§ **The problem**
Everything from the line with "Швейцарские часы (146, 215)" to the last line of the material below is what to reproduce, exactly and with no other lines.

§ **Data listing**
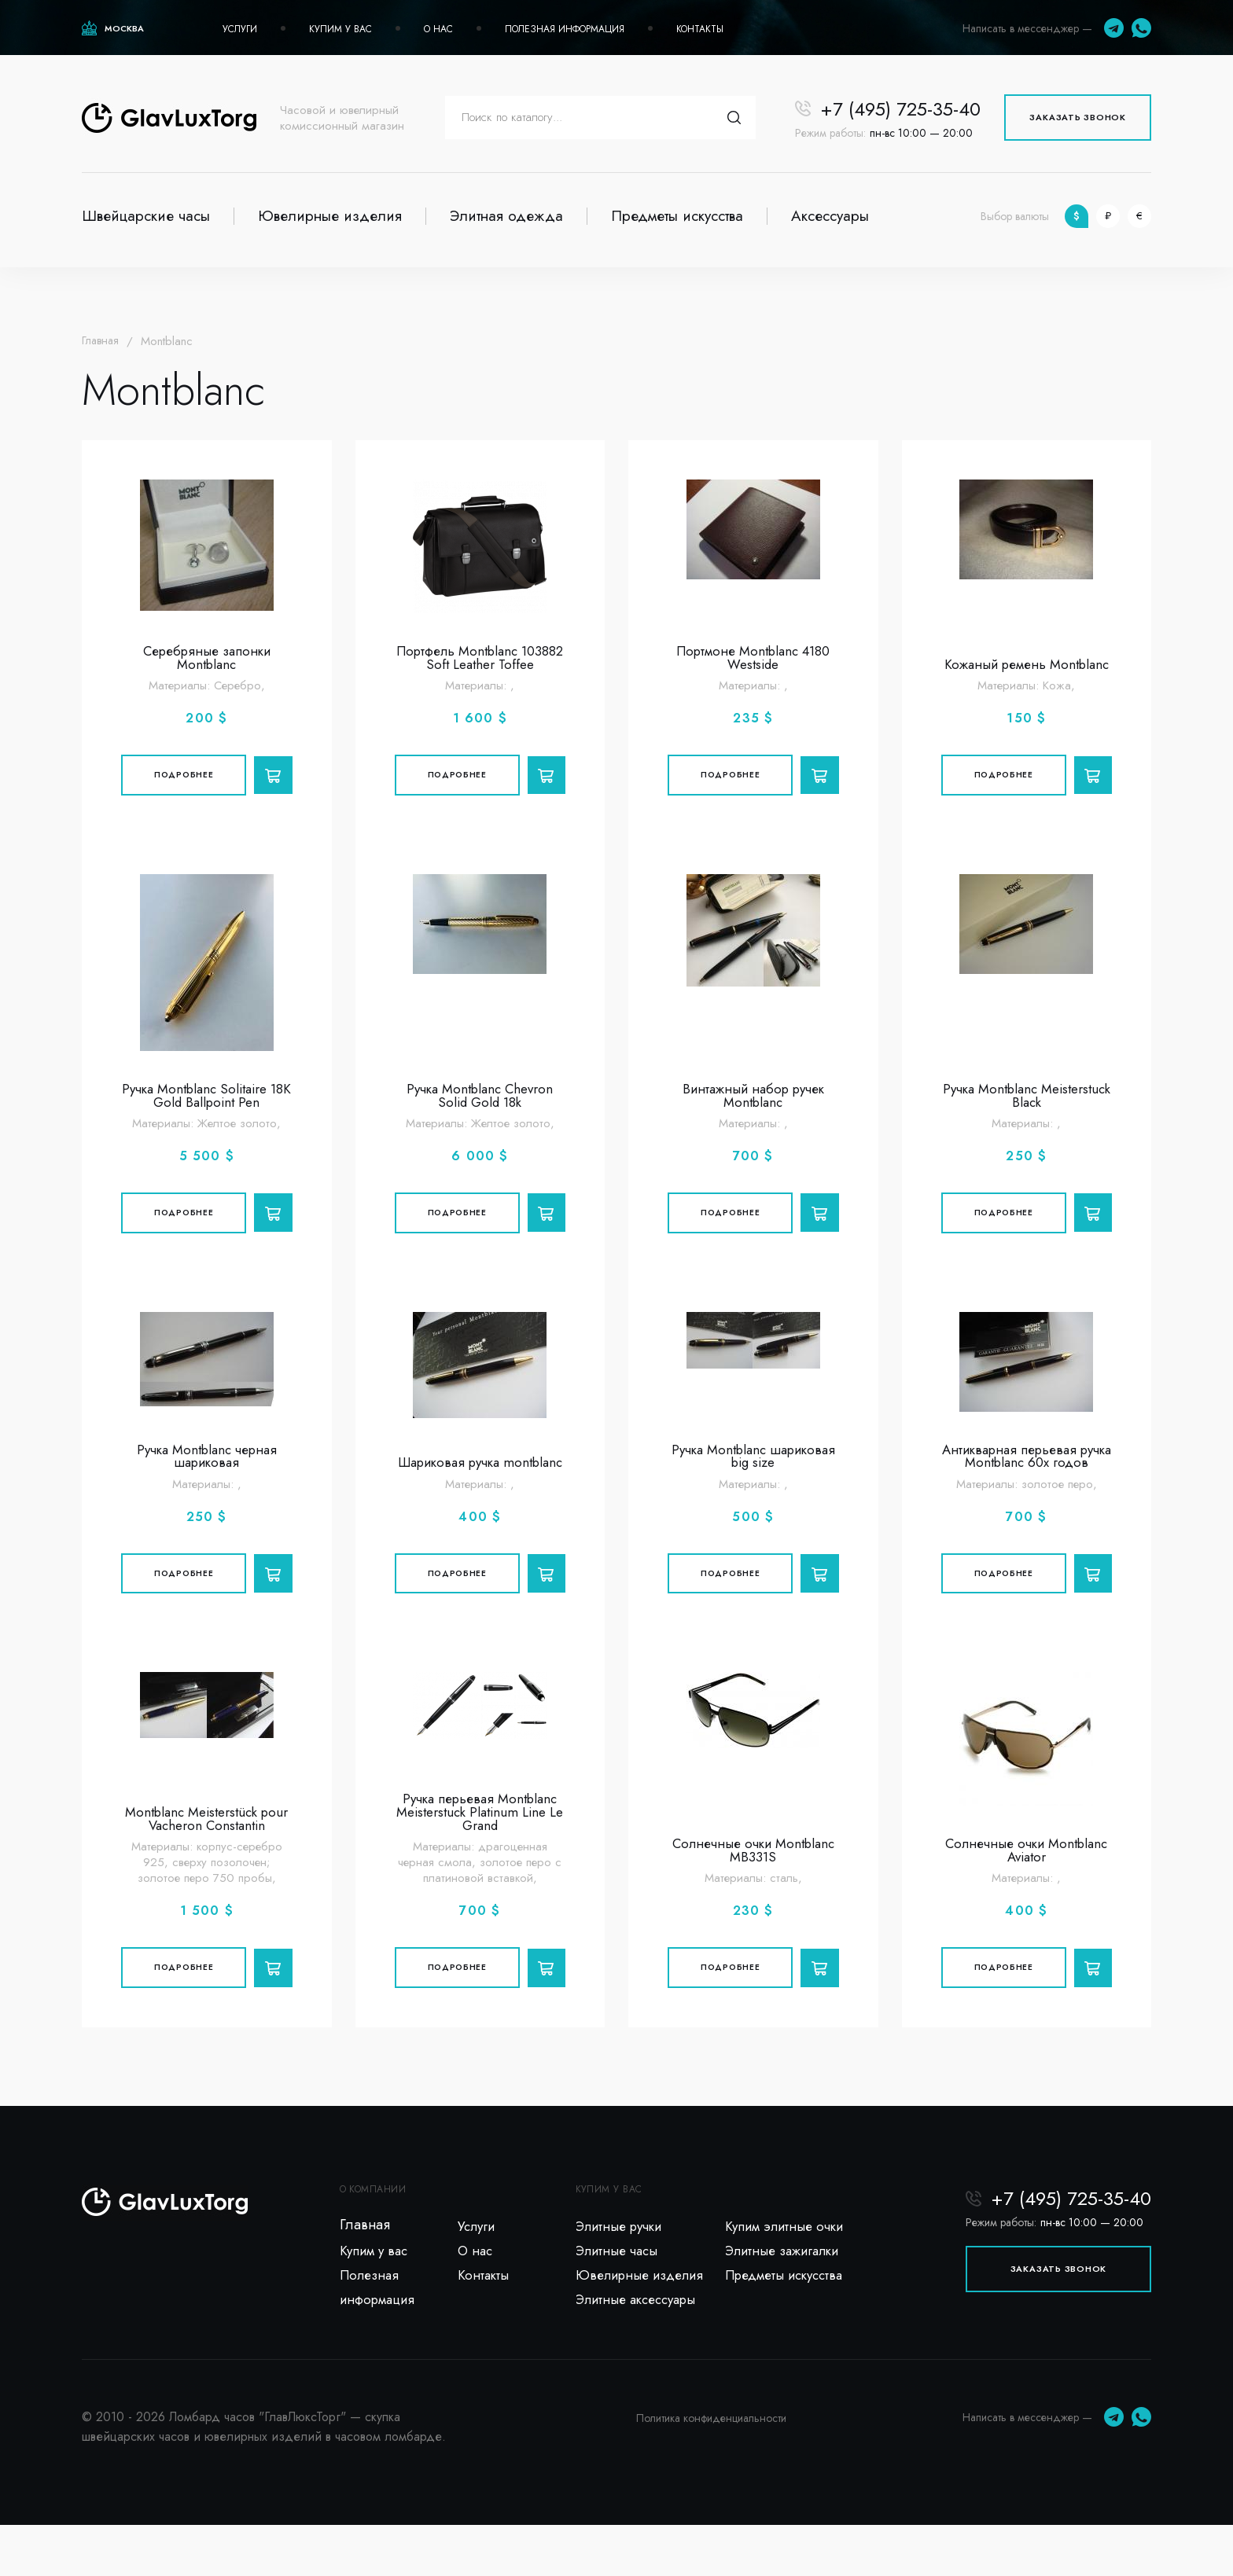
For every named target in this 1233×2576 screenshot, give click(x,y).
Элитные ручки (622, 2269)
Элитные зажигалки (786, 2296)
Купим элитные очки (787, 2269)
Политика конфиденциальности (710, 2469)
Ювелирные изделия (330, 215)
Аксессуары (830, 215)
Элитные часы (619, 2296)
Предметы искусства (677, 215)
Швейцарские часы (146, 215)
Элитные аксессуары (640, 2349)
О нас (438, 29)
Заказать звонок (1077, 117)
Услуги (240, 29)
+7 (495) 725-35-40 (900, 109)
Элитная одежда (506, 215)
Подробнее (181, 780)
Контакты (699, 29)
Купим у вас (340, 29)
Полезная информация (564, 29)
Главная (102, 341)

§ **Solution to the problem**
Швейцарские часы (146, 215)
Элитные аксессуары (640, 2349)
О нас (438, 29)
Заказать звонок (1077, 117)
Услуги (240, 29)
+7 (495) 725-35-40 (900, 109)
Элитная одежда (506, 215)
Подробнее (181, 780)
Контакты (699, 29)
Купим у вас (340, 29)
Полезная информация (564, 29)
Главная (102, 341)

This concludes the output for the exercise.